Martirio dei Santi Giovanni, Paolo e Bibiana – Pomarancio e Antonio Tempesta – Santo Stefano Rotondo.

alla Chiesa. Questo perché pochi erano i credenti che gravitavano intorno alla zona del Celio – nel Medioevo progressivamente abbandonata – e perché la basilica non possedeva un ordine clericale stabile. Di quegli interventi rimane l’antico trono, proveniente forse dal Colosseo, che sulla sinistra dell’ingresso approva la nostra entrata. I restauri del XIII ci restituiscono un trono muto e monco nelle sue parti più caratteristiche, i braccioli e la spalliera. Un secolo più tardi, tra il 642 e il 649 ricopre il soglio pontificio Teodoro I che si lancia in una decisione piuttosto intraprendente, quella di spostare le reliquie dei martiri Primo e Feliciano a Santo Stefano. Cosa c’è di così ardito in tale provvedimento? Per la prima volta le spoglie inizialmente depositate nel cimitero di Via Nomentana e quindi fuori dalle mura urbane, entrano in città. Si erge una cappella, proprio di fronte all’altare maggiore, in uno dei bracci della croce iscritta e si cambia la conformazione del muro retrostante l’altare sostituito da un’abside sporgente. Visibile ai nostri occhi di visitatori moderni è la sistemazione dell’XI secolo quando si restringono i volumi della cappella per ricavare la sagrestia e un coro secondario. Gli affreschi raffiguranti il martirio dei santi eseguiti da Antonio Tempesta nel 1586 sembrano avvolgere e dialogare cromaticamente con l’altare scolpito da Filippo Barigoni nel 1736. Elemento che più di tutti caratterizza la cappella è la preziosa testimonianza dell’arte musiva nel catino absidale: qui un seppur rovinato mosaico del VII secolo ci frena davanti le composite ed eterogenee tessere che perfettamente si armonizzano tra loro grazie a un intonaco che trattiene bene i materiali ed evita la formazione di fessure intermedie.

Martirio di San Vito, San Modesto e Santa Crescenza – Pomarancio – Santo Stefano Rotondo.

Una tale abilità è attribuibile solo a un artista bizantino attivo a Roma e coadiuvato da maestranze locali. Al di là dei tecnicismi, ciò che stupisce è la soluzione adottata per rappresentare i due Santi che prima di divenir tali erano stati gettati in pasto ai leoni e agli orsi per poi essere decapitati.
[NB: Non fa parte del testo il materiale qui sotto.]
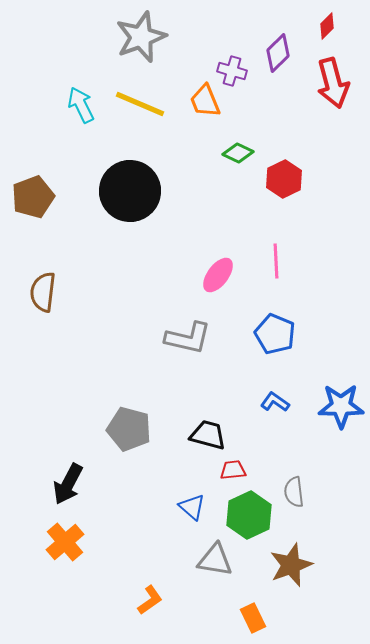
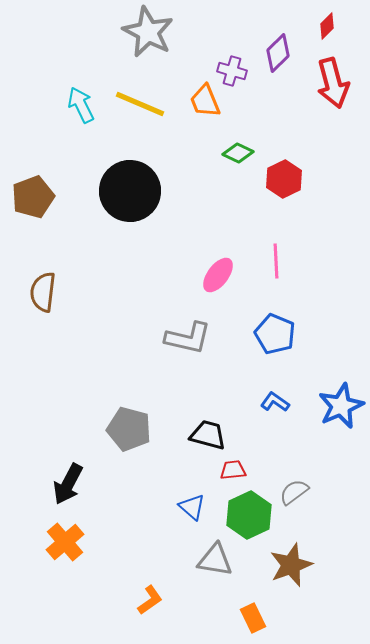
gray star: moved 7 px right, 5 px up; rotated 24 degrees counterclockwise
blue star: rotated 24 degrees counterclockwise
gray semicircle: rotated 60 degrees clockwise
Non si sceglie di raffigurare il momento dell’atroce martirio, ma quello della piena serenità della Trasfigurazione, quando i due sono assunti ormai in Paradiso. Se prima di ammirare il mosaico si lambisce con gli occhi la parete circolare, soffermarsi nello spazio intimo e racchiuso della cappella non può che rincuorare l’animo. Infatti nei trentaquattro riquadri affrescati dal Pomarancio – al secolo Nicolò Circignani – nel 1583, troviamo la più truce rappresentazione dei supplizi che in ordine cronologico iniziano con la crocifissione di Cristo, primigenio atto di feroce violenza persecutoria. I colori vividi, i visi trasformati dal dolore o, dipendentemente dal ruolo, dal sadismo, restituiscono episodi drammaticamente realistici e raccapriccianti. La chiarezza didascalica, seppur cruenta ed enfatizzata dalle scritte in latino e italiano, di questa prova pittorica si deve ricondurre alla funzione che dal 1580 in poi assolve la basilica di Santo Stefano: in quell’anno, infatti, papa Gregorio XIII consegna la chiesa al Collegium Germanicum, un convitto diretto dai Gesuiti. La basilica si ritrova, così, ad essere punto di raccolta e di studio dei futuri ecclesiastici e ciò spiega la necessità educativa dell’apparato decorativo, adeguata alla nuova vocazione didattica della Chiesa. Ricordiamoci che siamo in piena Controriforma, che i gesuiti erano gli affidatari del verbo tridentino e che sull’arte grava adesso più che mai l’urgenza di coinvolgere e quasi sconvolgere il fedele in un’esperienza religiosa che rasenta il misticismo.